Ever suffered from information overload? Finding simple pieces of information can feel like a daunting task. With all the choices and sources of information available on the internet today, it's absolutely necessary to find a way to prioritize, filter, and professionally deliver appropriate information. Recommender systems resolve this problem by searching inside large amounts of generated information to provide users with personalized services, information, and content. In very simple words, a recommender system is a subclass of an information filtering system that predicts the "preference" that a user would give an item.
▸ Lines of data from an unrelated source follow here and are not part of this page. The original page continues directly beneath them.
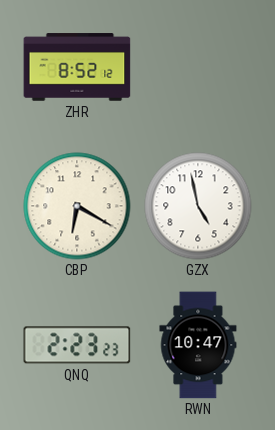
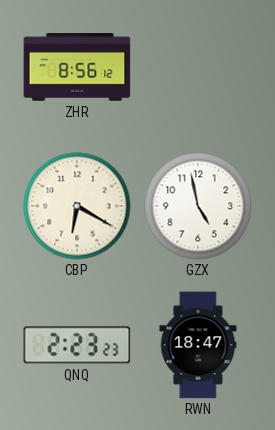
ZHR: 8:52 -> 8:56
RWN: 10:47 -> 18:47
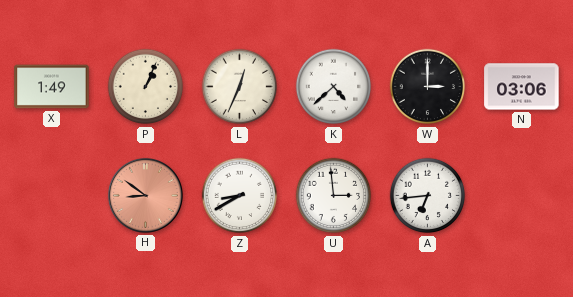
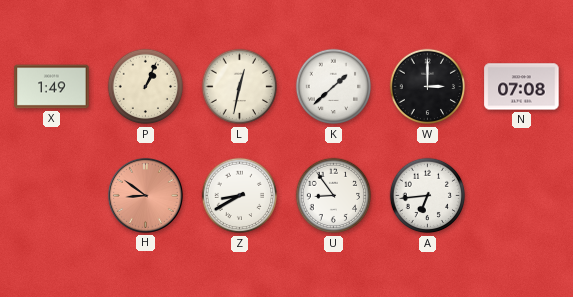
L: 12:34 -> 12:32
K: 4:38 -> 1:38
N: 03:06 -> 07:08
U: 2:59 -> 8:54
Main Types of Recommender Systems
Collaborative Filtering (CF), filters information by using the recommendations of other individuals. It's based on the logic that people who agreed in their assessment of some items in the past are expected to come to the same consensus again in the future. An individual who desires to read a book for instance, may ask for recommendations from friends. The recommendations of certain friends who have similar interests are trusted more than recommendations from others. This information is used in deciding which book to read.
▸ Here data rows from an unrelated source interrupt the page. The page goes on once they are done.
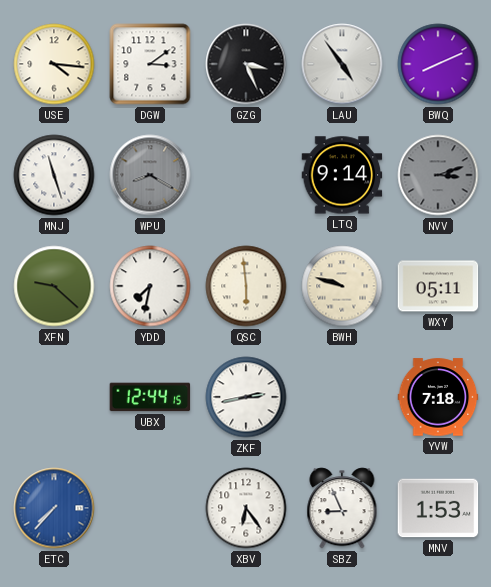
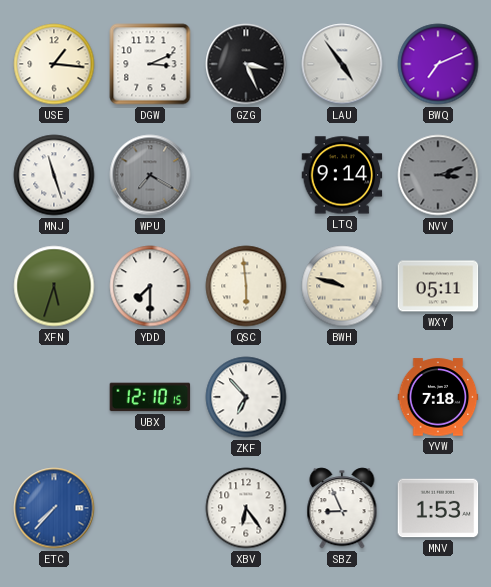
USE: 4:16 -> 1:16
DGW: 3:09 -> 3:11
BWQ: 8:11 -> 7:11
WPU: 8:20 -> 7:20
XFN: 9:22 -> 5:33
YDD: 7:32 -> 7:30
UBX: 12:44 -> 12:10
ZKF: 2:43 -> 6:53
-They can be useful for any domain and in addition to domains
-CF engines work best when the user space is large
-The selling point of CF engines is that they're totally independent of any machine-readable representation of recommended objects, and work well for complex objects such as music and movies, where differences in taste are accountable for much of the variation in preferences (Good, Nathaniel, et al)2.
- -CF engines suffer from the "new item" problem - until an item has had some interaction with users, there is a lack of data to properly classify and recommend it.
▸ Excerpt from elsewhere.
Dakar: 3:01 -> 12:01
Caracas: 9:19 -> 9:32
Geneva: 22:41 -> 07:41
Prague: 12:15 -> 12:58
Content Based Recommender System
A Content-Based (CB) filtering system selects items based on the correlation between item content and user preferences as opposed to a CF system which chooses items based on the correlation between people with similar preferences (Meteren, et. al)3.
- Does not require data from other users
-No cold-start or sparsity problems
-It can provide recommendations to users with unique tastes
-It can recommend new and unpopular items
-No first-rater problem
-Can provide explanations of recommended items by listing content-features that caused an item to be suggested
- -Finding suitable features is difficult. For example: images, movies, and music
- -Recommendations for new users are difficult because it's not possible to build a user profile
- -Overspecialization – never recommends items outside the user’s content profile
Hybrid recommender systems combine two or more recommendation methods, which results in better performance with fewer of the disadvantages of any individual system. Typically, CF is combined with another method to help avoid the ramp-up problem. For example, a weighted hybrid recommender is one in which the score of a recommended item is calculated from the outcomes of all the available recommendation methods present in the system. So then, the simplest combined hybrid would be a linear combination of recommendation scores (R. Burke)5.
A Success Story
Are recommender systems useful? In 2006, Netflix offered a one million dollar prize for anyone who could advance their recommender system algorithm by a minimum of 10%. There were over 44,000 entries from over 41,000 teams on behalf of approximately 51,000 contestants. On 21 September 2009, the grand prize of US$1,000,000 was given to the BellKor's Pragmatic Chaos team who used tiebreaking rules (S. Lohr)6. By decreasing the error of their recommender system, Netflix was able to boost business and create profit tremendously. It's clear, then, the value that a great recommender system brings for users. But how can we create them?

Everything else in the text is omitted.